If you’ve been dying to hold group chats while working on collaborative Word and PowerPoint documents inside Office Online, the feature is now live. Following Microsoft’s announcement in late November that Skype-powered group chat was coming, Skype recently rolled out the functionality to Office Online.
When two or more people are working on the same document, a chat button will appear, allowing you to communicate with your collaborators. The new feature is not yet available in Excel or OneNote Online.

The impact on you at home: Being able to chat with other collaborators in Office Online was a tricky business before the new Skype feature rolled out. Previously, you could only chat with one other person using a roundabout method we documented in our look at Office Online collaboration feature. The addition of Skype will make online collaboration much easier with Microsoft’s web apps.
To be continued

The new Skype-powered Office online chat feature.
Once you’ve started a chat in Office Online it is named after the document. If you were working on a PowerPoint presentation called “Budget 2015,” for example, the chat would have the same name and be saved to your recent conversations list in Skype.
That allows you to close your Office document and open Skype on the desktop, mobile device, or the Windows Store app and continue the conversation.

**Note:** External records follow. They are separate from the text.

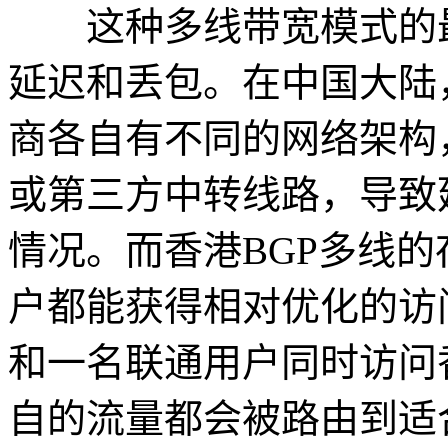
这种多线带宽模式的最
延迟和丢包。在中国大陆
商各自有不同的网络架构
或第三方中转线路，导致
情况。而香港BGP多线
户都能获得相对优化的访
和一名联通用户同时访问
自的流量都会被路由到适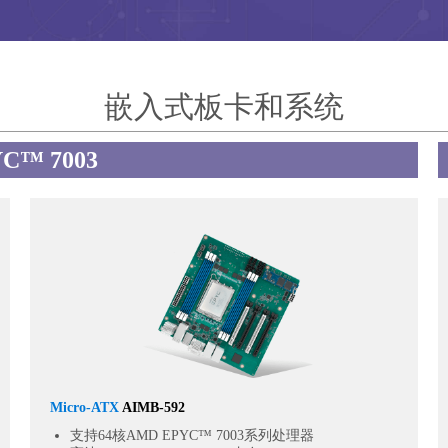
嵌入式板卡和系统
C™ 7003
Micro-ATX
AIMB-592
支持64核AMD EPYC™ 7003系列处理器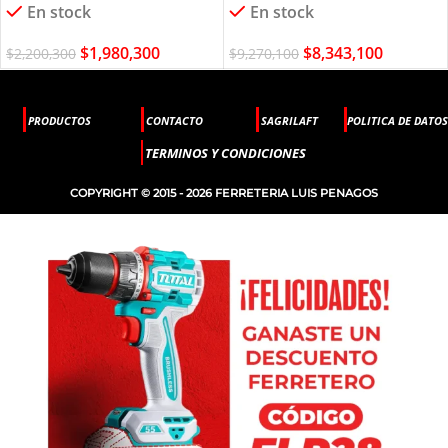
En stock
En stock
$
1,980,300
$
8,343,100
$
2,200,300
$
9,270,100
PRODUCTOS
CONTACTO
SAGRILAFT
POLITICA DE DATOS
TERMINOS Y CONDICIONES
COPYRIGHT © 2015 - 2026 FERRETERIA LUIS PENAGOS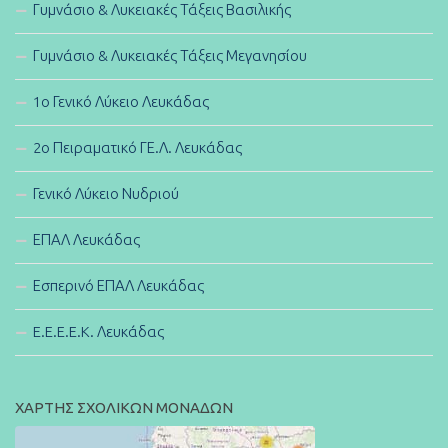
Γυμνάσιο & Λυκειακές Τάξεις Βασιλικής
Γυμνάσιο & Λυκειακές Τάξεις Μεγανησίου
1ο Γενικό Λύκειο Λευκάδας
2ο Πειραματικό ΓΕ.Λ. Λευκάδας
Γενικό Λύκειο Νυδριού
ΕΠΑΛ Λευκάδας
Εσπερινό ΕΠΑΛ Λευκάδας
E.E.E.E.K. Λευκάδας
ΧΑΡΤΗΣ ΣΧΟΛΙΚΩΝ ΜΟΝΑΔΩΝ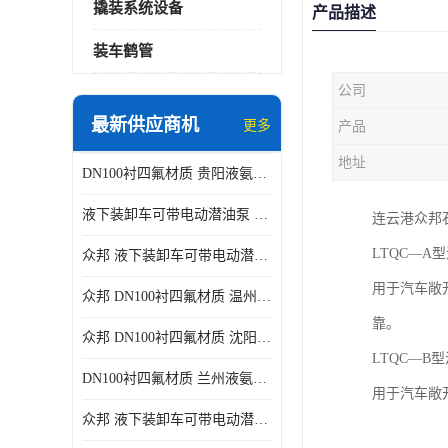
撬装系统设备
产品描述
装车鹤管
公司
最新供应商机
更多
产品
地址
DN100衬四氟材质 贵阳液氨鹤管供应商
液下装卸车可带电动潜油泵 贵阳液氨鹤管批发商
连云港众邦
LTQC—A
众邦 液下装卸车可带电动潜油泵 沈阳液氨鹤管批发商
用于汽车敞
众邦 DN100衬四氟材质 温州液氨鹤管批发商
靠。
众邦 DN100衬四氟材质 沈阳液氨鹤管批发商
LTQC—
DN100衬四氟材质 兰州液氨鹤管批发商
用于汽车敞
众邦 液下装卸车可带电动潜油泵 太原液氨鹤管厂商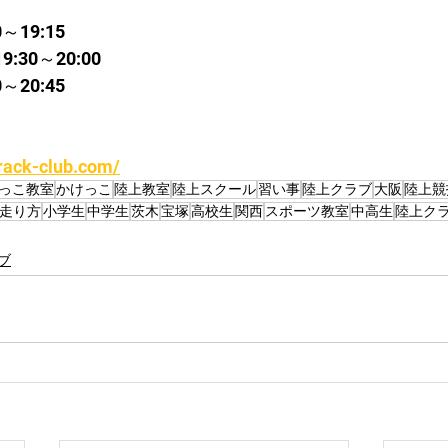
～19:15
30～20:00
～20:45
rack-club.com/
っこ教室
かけっこ
陸上教室
陸上スクール
習い事
陸上クラブ
大阪
陸上競
走り方
小学生
中学生
茨木
宝塚
高校生
関西
スポーツ教室
中高生
陸上ク
ブ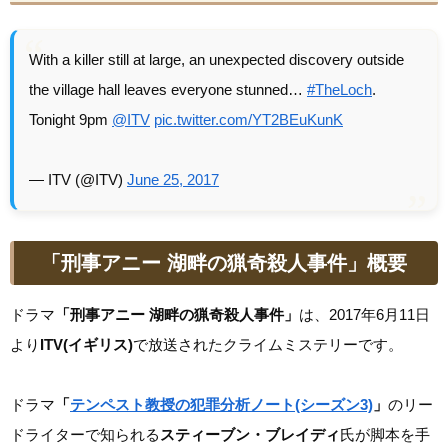
With a killer still at large, an unexpected discovery outside
the village hall leaves everyone stunned…
#TheLoch
.
Tonight 9pm
@ITV
pic.twitter.com/YT2BEuKunK
— ITV (@ITV)
June 25, 2017
「刑事アニー 湖畔の猟奇殺人事件」概要
ドラマ
「刑事アニー 湖畔の猟奇殺人事件」
は、2017年6月11日
より
ITV(イギリス)
で放送されたクライムミステリーです。
ドラマ
「
テンペスト教授の犯罪分析ノート(シーズン3)
」
のリー
ドライターで知られる
スティーブン・ブレイディ
氏が脚本を手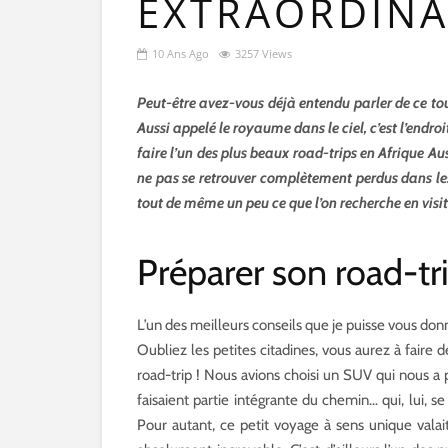
EXTRAORDINA
10 Ans Ago
3257 Views
Peut-être avez-vous déjà entendu parler de ce to
Aussi appelé le royaume dans le ciel, c’est l’endroit
faire l’un des plus beaux road-trips en Afrique Aus
ne pas se retrouver complètement perdus dans les 
tout de même un peu ce que l’on recherche en visi
Préparer son road-t
L’un des meilleurs conseils que je puisse vous donn
Oubliez les petites citadines, vous aurez à faire d
road-trip ! Nous avions choisi un SUV qui nous a p
faisaient partie intégrante du chemin… qui, lui, s
Pour autant, ce petit voyage à sens unique vala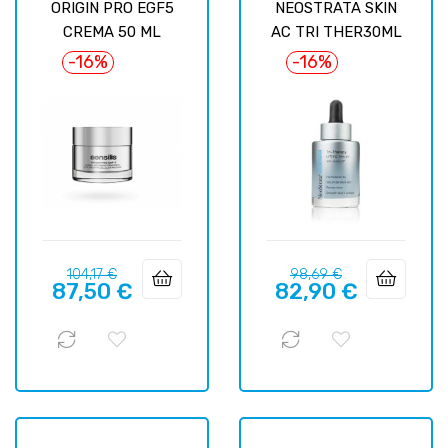
ORIGIN PRO EGF5
NEOSTRATA SKIN
CREMA 50 ML
AC TRI THER30ML
-16%
-16%
Prix
Prix
Prix
Prix
104,17 €
98,69 €
87,50 €
82,90 €
habituel
habituel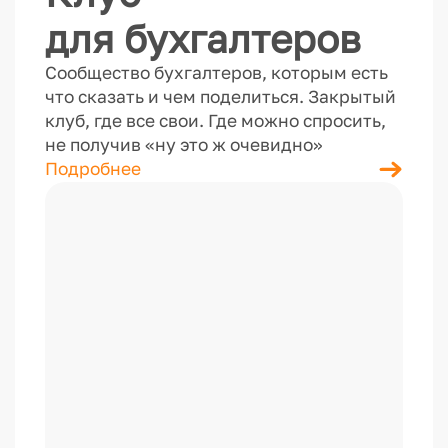
для бухгалтеров
Сообщество бухгалтеров, которым есть
что сказать и чем поделиться. Закрытый
клуб, где все свои. Где можно спросить,
не получив «ну это ж очевидно»
Подробнее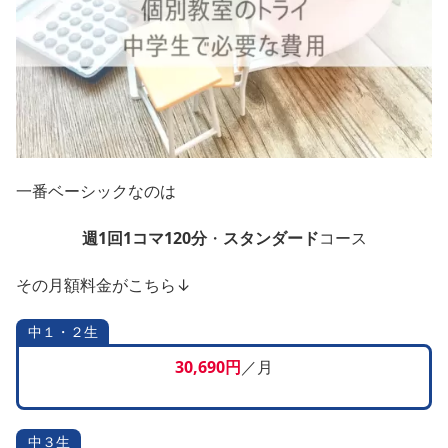
一番ベーシックなのは
週1回1コマ120分
・
スタンダード
コース
その月額料金がこちら↓
中１・２生
30,690円
／月
中３生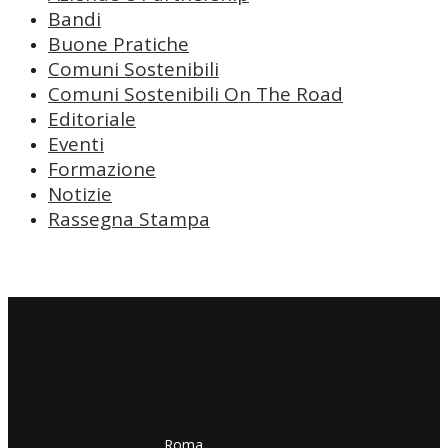
Bandi
Buone Pratiche
Comuni Sostenibili
Comuni Sostenibili On The Road
Editoriale
Eventi
Formazione
Notizie
Rassegna Stampa
​​Roma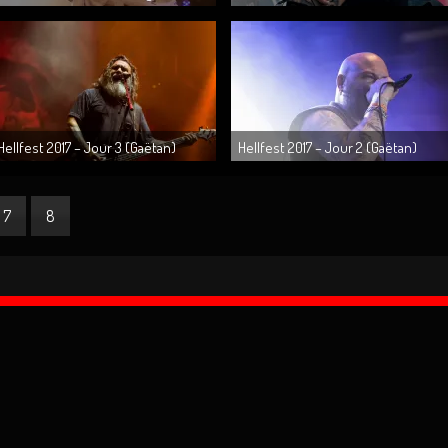
Sinheresy @ Metronum le 28.11.17 (...
DINKELBUHL (ALLEMAGNE)
Hellfest 2017 – Jour 3 (Gaëtan)
Hellfest 2017 – Jour 2 (Gaëtan)
7
8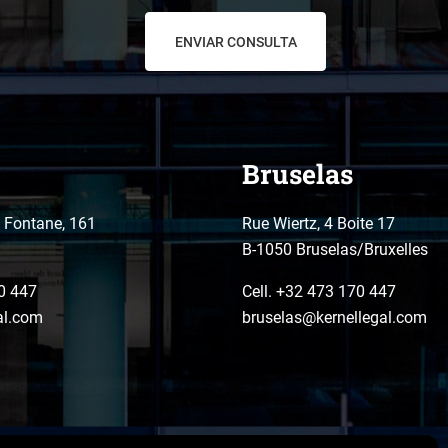
Bruselas
o Fontane, 161
Rue Wiertz, 4 Boite 17
B-1050 Bruselas/Bruxelles
0 447
Cell. +32 473 170 447
al.com
bruselas@kernellegal.com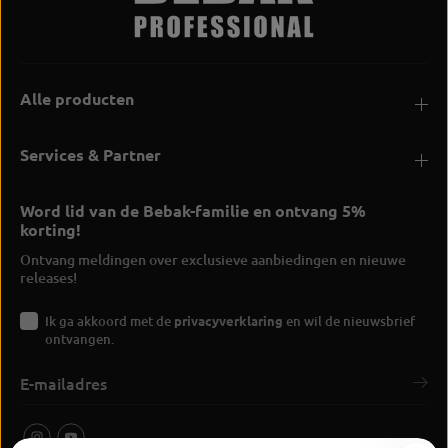
Alle producten
Services & Partner
Word lid van de Bebak-familie en ontvang 5%
korting!
Ontvang meldingen over exclusieve aanbiedingen en nieuwe
releases!
Ik ga akkoord met de
privacyverklaring
en wil de nieuwsbrief
ontvangen.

While you’re chatting in the browser you only have the option for IM. For video or voice chats you’ll have to switch to one of the Skype apps. That may change, however, once Skype for Web is ready for prime time.
The one outstanding question we had is whether two people could chat inside the same document even if they weren’t Skype contacts—a previous limitation.
The answer is yes: You can chat with anyone inside an Office online document even if they don’t have a Skype account. Google offers a similar feature when collaborating on Drive documents. The one limitation is that it appears latecomers won’t have access to the chat history so they won’t be able to catch up with other team members by reviewing previously discussed subjects.
Nevertheless, the new Skype-powered group chat for Office Online documents is a great start, and over time it should only get better.